Leaving out only the pictures, write out all the entries exactly.

─── DATASET CONTENT ───

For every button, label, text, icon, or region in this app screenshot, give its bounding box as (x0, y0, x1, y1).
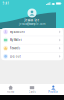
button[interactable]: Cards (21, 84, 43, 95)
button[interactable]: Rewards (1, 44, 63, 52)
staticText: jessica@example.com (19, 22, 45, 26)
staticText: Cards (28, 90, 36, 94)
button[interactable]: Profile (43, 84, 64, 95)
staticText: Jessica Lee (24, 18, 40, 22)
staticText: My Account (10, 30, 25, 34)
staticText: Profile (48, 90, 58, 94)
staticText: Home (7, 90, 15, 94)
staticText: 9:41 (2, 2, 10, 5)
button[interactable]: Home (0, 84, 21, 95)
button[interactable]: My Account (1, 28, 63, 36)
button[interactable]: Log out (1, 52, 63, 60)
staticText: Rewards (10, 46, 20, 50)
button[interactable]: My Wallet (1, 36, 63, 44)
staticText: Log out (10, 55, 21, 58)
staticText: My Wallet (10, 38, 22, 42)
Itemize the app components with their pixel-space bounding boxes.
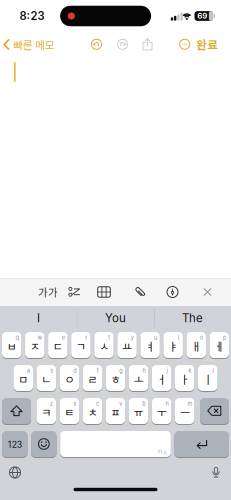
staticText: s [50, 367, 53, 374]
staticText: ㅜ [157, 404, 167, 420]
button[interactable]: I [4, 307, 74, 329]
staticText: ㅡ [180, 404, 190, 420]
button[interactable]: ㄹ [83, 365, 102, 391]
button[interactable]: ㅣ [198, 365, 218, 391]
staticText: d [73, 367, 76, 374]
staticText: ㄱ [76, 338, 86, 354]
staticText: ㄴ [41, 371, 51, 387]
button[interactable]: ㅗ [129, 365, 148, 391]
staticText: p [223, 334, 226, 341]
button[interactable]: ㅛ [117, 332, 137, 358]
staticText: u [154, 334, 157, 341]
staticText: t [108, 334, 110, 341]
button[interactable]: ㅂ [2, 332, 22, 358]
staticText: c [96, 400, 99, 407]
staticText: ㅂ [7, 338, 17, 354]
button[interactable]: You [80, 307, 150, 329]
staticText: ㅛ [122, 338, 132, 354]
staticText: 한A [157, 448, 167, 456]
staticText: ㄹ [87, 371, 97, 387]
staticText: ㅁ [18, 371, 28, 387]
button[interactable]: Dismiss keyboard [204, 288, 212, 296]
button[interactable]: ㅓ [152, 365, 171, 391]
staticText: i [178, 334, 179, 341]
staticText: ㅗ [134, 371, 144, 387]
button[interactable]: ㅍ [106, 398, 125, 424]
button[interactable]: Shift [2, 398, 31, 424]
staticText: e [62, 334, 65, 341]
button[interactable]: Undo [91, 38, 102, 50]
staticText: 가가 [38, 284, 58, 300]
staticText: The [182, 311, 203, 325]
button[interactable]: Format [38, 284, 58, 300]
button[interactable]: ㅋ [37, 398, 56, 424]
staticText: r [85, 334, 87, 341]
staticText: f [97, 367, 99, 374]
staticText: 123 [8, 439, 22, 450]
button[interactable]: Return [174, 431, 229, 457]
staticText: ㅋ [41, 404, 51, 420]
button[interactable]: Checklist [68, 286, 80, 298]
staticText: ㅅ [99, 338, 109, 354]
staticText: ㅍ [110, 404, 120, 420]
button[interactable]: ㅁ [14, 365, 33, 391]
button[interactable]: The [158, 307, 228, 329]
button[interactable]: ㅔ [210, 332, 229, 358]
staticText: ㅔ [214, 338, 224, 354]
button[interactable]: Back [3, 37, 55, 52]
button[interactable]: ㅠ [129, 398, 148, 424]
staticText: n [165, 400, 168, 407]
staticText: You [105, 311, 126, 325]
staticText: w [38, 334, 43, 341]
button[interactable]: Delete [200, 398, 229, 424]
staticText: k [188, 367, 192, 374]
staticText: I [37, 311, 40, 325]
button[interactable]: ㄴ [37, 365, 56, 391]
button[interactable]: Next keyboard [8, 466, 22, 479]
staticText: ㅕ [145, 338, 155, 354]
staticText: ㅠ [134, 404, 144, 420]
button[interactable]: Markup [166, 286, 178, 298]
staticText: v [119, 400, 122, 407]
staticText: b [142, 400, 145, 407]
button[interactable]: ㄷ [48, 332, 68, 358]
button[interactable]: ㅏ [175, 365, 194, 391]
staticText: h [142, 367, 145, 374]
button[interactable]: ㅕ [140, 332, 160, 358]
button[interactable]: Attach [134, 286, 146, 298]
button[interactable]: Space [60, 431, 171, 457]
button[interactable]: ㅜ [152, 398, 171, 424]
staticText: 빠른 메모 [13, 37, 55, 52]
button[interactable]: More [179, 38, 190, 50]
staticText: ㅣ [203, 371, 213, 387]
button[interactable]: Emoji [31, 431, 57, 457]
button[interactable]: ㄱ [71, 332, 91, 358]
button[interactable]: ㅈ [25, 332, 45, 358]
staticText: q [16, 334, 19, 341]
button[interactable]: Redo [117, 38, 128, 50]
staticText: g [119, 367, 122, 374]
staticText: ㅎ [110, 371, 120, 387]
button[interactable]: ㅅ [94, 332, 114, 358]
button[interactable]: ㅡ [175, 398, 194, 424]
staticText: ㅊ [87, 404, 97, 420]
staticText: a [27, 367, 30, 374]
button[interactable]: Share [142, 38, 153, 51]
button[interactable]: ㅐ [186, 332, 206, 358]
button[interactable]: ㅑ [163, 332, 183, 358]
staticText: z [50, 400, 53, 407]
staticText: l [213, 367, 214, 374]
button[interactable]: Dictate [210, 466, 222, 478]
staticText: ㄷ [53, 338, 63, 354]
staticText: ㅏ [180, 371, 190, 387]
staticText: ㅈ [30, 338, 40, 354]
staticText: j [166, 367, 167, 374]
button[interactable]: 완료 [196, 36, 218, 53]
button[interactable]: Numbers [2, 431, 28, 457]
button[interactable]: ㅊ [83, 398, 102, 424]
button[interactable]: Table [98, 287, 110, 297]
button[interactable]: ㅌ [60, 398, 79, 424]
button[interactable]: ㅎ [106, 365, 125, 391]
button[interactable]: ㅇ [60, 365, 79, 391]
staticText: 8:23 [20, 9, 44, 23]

───

**YOUR SOLUTION**
For every button, label, text, icon, or region in this app screenshot, give its bounding box as (x0, y0, x1, y1).
button[interactable]: Cards (21, 84, 43, 95)
button[interactable]: Rewards (1, 44, 63, 52)
staticText: jessica@example.com (19, 22, 45, 26)
staticText: Cards (28, 90, 36, 94)
button[interactable]: Profile (43, 84, 64, 95)
staticText: Jessica Lee (24, 18, 40, 22)
staticText: My Account (10, 30, 25, 34)
staticText: Profile (48, 90, 58, 94)
staticText: Home (7, 90, 15, 94)
staticText: 9:41 (2, 2, 10, 5)
button[interactable]: Home (0, 84, 21, 95)
button[interactable]: My Account (1, 28, 63, 36)
button[interactable]: Log out (1, 52, 63, 60)
staticText: Rewards (10, 46, 20, 50)
button[interactable]: My Wallet (1, 36, 63, 44)
staticText: Log out (10, 55, 21, 58)
staticText: My Wallet (10, 38, 22, 42)
Itemize the app components with their pixel-space bounding boxes.
staticText: s [50, 367, 53, 374]
staticText: ㅜ [157, 404, 167, 420]
button[interactable]: I [4, 307, 74, 329]
staticText: ㅡ [180, 404, 190, 420]
button[interactable]: ㄹ [83, 365, 102, 391]
button[interactable]: ㅣ [198, 365, 218, 391]
staticText: d [73, 367, 76, 374]
staticText: ㄱ [76, 338, 86, 354]
staticText: ㄴ [41, 371, 51, 387]
button[interactable]: ㅗ [129, 365, 148, 391]
staticText: p [223, 334, 226, 341]
button[interactable]: ㅛ [117, 332, 137, 358]
staticText: u [154, 334, 157, 341]
staticText: t [108, 334, 110, 341]
button[interactable]: ㅂ [2, 332, 22, 358]
staticText: c [96, 400, 99, 407]
staticText: ㅂ [7, 338, 17, 354]
button[interactable]: You [80, 307, 150, 329]
staticText: ㅛ [122, 338, 132, 354]
staticText: 한A [157, 448, 167, 456]
staticText: ㄹ [87, 371, 97, 387]
staticText: ㅁ [18, 371, 28, 387]
button[interactable]: Dismiss keyboard [204, 288, 212, 296]
button[interactable]: ㅓ [152, 365, 171, 391]
staticText: i [178, 334, 179, 341]
staticText: ㅗ [134, 371, 144, 387]
button[interactable]: ㅍ [106, 398, 125, 424]
button[interactable]: Shift [2, 398, 31, 424]
staticText: e [62, 334, 65, 341]
button[interactable]: Undo [91, 38, 102, 50]
staticText: 가가 [38, 284, 58, 300]
staticText: The [182, 311, 203, 325]
button[interactable]: Format [38, 284, 58, 300]
button[interactable]: ㅋ [37, 398, 56, 424]
staticText: r [85, 334, 87, 341]
staticText: f [97, 367, 99, 374]
staticText: 123 [8, 439, 22, 450]
button[interactable]: Return [174, 431, 229, 457]
staticText: ㅋ [41, 404, 51, 420]
button[interactable]: Checklist [68, 286, 80, 298]
staticText: ㅅ [99, 338, 109, 354]
staticText: ㅍ [110, 404, 120, 420]
button[interactable]: ㅁ [14, 365, 33, 391]
button[interactable]: The [158, 307, 228, 329]
button[interactable]: ㅔ [210, 332, 229, 358]
staticText: ㅔ [214, 338, 224, 354]
button[interactable]: Back [3, 37, 55, 52]
button[interactable]: ㅠ [129, 398, 148, 424]
staticText: n [165, 400, 168, 407]
staticText: You [105, 311, 126, 325]
staticText: w [38, 334, 43, 341]
button[interactable]: Delete [200, 398, 229, 424]
staticText: k [188, 367, 192, 374]
staticText: I [37, 311, 40, 325]
button[interactable]: ㄴ [37, 365, 56, 391]
button[interactable]: Next keyboard [8, 466, 22, 479]
staticText: ㅕ [145, 338, 155, 354]
staticText: ㅠ [134, 404, 144, 420]
button[interactable]: Markup [166, 286, 178, 298]
staticText: v [119, 400, 122, 407]
staticText: b [142, 400, 145, 407]
button[interactable]: ㄷ [48, 332, 68, 358]
button[interactable]: ㅏ [175, 365, 194, 391]
staticText: h [142, 367, 145, 374]
button[interactable]: ㅕ [140, 332, 160, 358]
button[interactable]: Attach [134, 286, 146, 298]
button[interactable]: Space [60, 431, 171, 457]
button[interactable]: ㅜ [152, 398, 171, 424]
staticText: 빠른 메모 [13, 37, 55, 52]
button[interactable]: More [179, 38, 190, 50]
staticText: ㅣ [203, 371, 213, 387]
button[interactable]: Emoji [31, 431, 57, 457]
button[interactable]: ㄱ [71, 332, 91, 358]
button[interactable]: ㅈ [25, 332, 45, 358]
staticText: q [16, 334, 19, 341]
button[interactable]: Redo [117, 38, 128, 50]
staticText: g [119, 367, 122, 374]
staticText: ㅎ [110, 371, 120, 387]
button[interactable]: ㅅ [94, 332, 114, 358]
button[interactable]: ㅡ [175, 398, 194, 424]
staticText: ㅊ [87, 404, 97, 420]
staticText: a [27, 367, 30, 374]
button[interactable]: Share [142, 38, 153, 51]
button[interactable]: ㅐ [186, 332, 206, 358]
button[interactable]: ㅑ [163, 332, 183, 358]
staticText: z [50, 400, 53, 407]
staticText: l [213, 367, 214, 374]
button[interactable]: Dictate [210, 466, 222, 478]
staticText: ㄷ [53, 338, 63, 354]
staticText: ㅏ [180, 371, 190, 387]
staticText: ㅈ [30, 338, 40, 354]
staticText: j [166, 367, 167, 374]
button[interactable]: 완료 [196, 36, 218, 53]
button[interactable]: Numbers [2, 431, 28, 457]
button[interactable]: ㅊ [83, 398, 102, 424]
button[interactable]: Table [98, 287, 110, 297]
button[interactable]: ㅌ [60, 398, 79, 424]
button[interactable]: ㅎ [106, 365, 125, 391]
button[interactable]: ㅇ [60, 365, 79, 391]
staticText: 8:23 [20, 9, 44, 23]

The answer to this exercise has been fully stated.